The undisputed evidence shows that appellee, plaintiff below, who is sixty years of age and had followed his trade all of his life, and regularly for 15 or 16 years, is an experienced carpenter. For five or six years prior to 1930 he had worked for the Houston Ready-Cut House Company, the predecessor in the business now conducted by the Crain Ready-Cut House Company, doing carpenter work in the construction of houses for the company.

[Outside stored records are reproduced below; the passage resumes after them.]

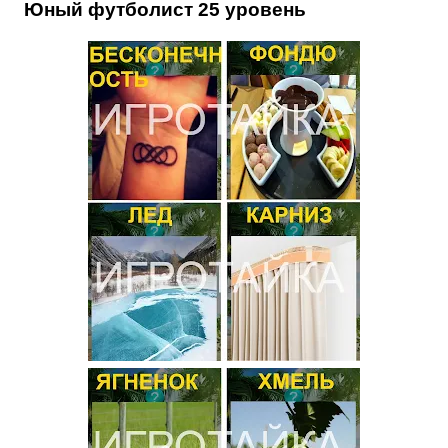
Юный футболист 25 уровень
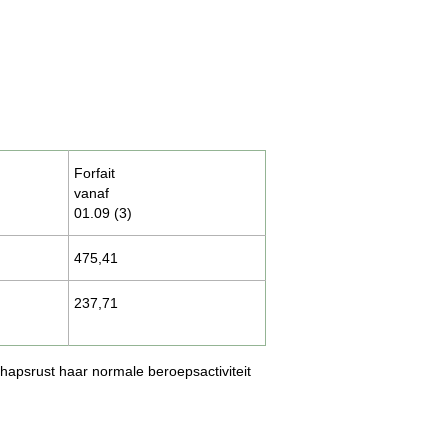
Forfait
vanaf
01.09 (3​)
475,41
237,71
hapsrust haar normale beroepsactiviteit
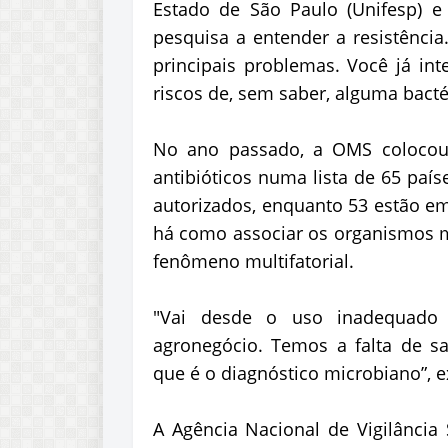
Estado de São Paulo (Unifesp) e 
pesquisa a entender a resistênci
principais problemas. Você já in
riscos de, sem saber, alguma bactér
No ano passado, a OMS colocou
antibióticos numa lista de 65 país
autorizados, enquanto 53 estão em
há como associar os organismos mu
fenômeno multifatorial.
"Vai desde o uso inadequado d
agronegócio. Temos a falta de 
que é o diagnóstico microbiano”, e
A Agência Nacional de Vigilância S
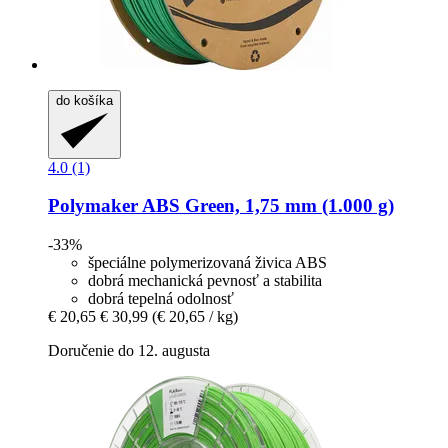
do košíka
4.0 (1)
Polymaker
ABS Green, 1,75 mm (1.000 g)
-33%
špeciálne polymerizovaná živica ABS
dobrá mechanická pevnosť a stabilita
dobrá tepelná odolnosť
€ 20,65
€ 30,99
(€ 20,65 / kg)
Doručenie do 12. augusta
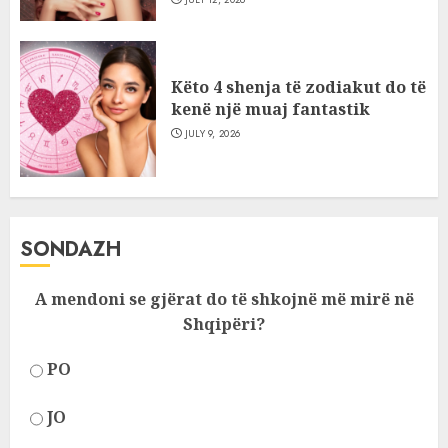
Këto 4 shenja të zodiakut do të
kenë një muaj fantastik
JULY 9, 2026
SONDAZH
A mendoni se gjërat do të shkojnë më mirë në
Shqipëri?
PO
JO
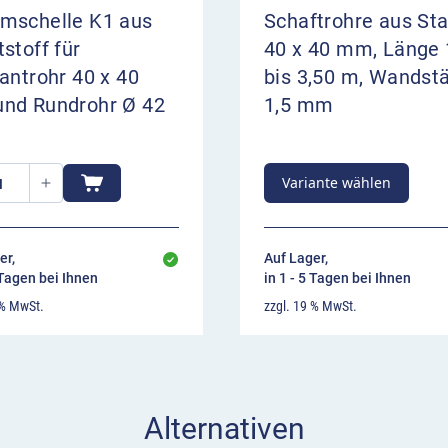
mschelle K1 aus
Schaftrohre aus Sta
stoff für
40 x 40 mm, Länge 
antrohr 40 x 40
bis 3,50 m, Wandst
nd Rundrohr Ø 42
1,5 mm
Variante wählen
er,
Auf Lager,
 Tagen bei Ihnen
in 1 - 5 Tagen bei Ihnen
 % MwSt.
zzgl. 19 % MwSt.
Alternativen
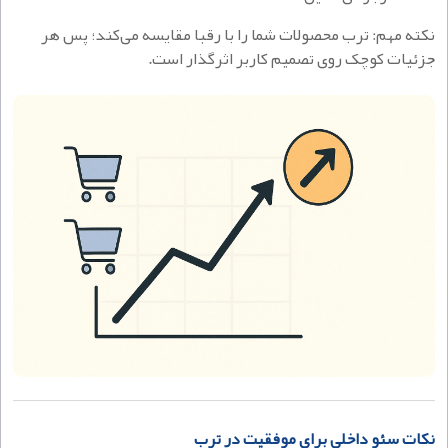
نکته مهم: ترب محصولات شما را با رقبا مقایسه می‌کند؛ پس هر
جزئیات کوچک روی تصمیم کاربر اثرگذار است.
نکات سئو داخلی برای موفقیت در ترب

In August, 1930, he was called from New Mexico, where he had gone in search of work, by a friend of his, a Mr. Brinkley, who wired him that he, Brinkley, had a house for him to build for the Crain Company. He returned to Houston on receipt of this telegram, and found that through prior arrangements with Brinkley he had the job of building house No. 1 for $366, which was to be a turnkey job for the carpenter work; when he returned, Brinkley was in charge, but plaintiff himself took charge thereafter; carpenter work required considerable skill and training and it is necessary to serve a considerable length of time as an apprentice before becoming a skilled carpenter. Plaintiff was at the time a skilled craftsman; he could read blueprints, plans and specifications, and had had experience in directing men, and was the head of the jobs he was doing.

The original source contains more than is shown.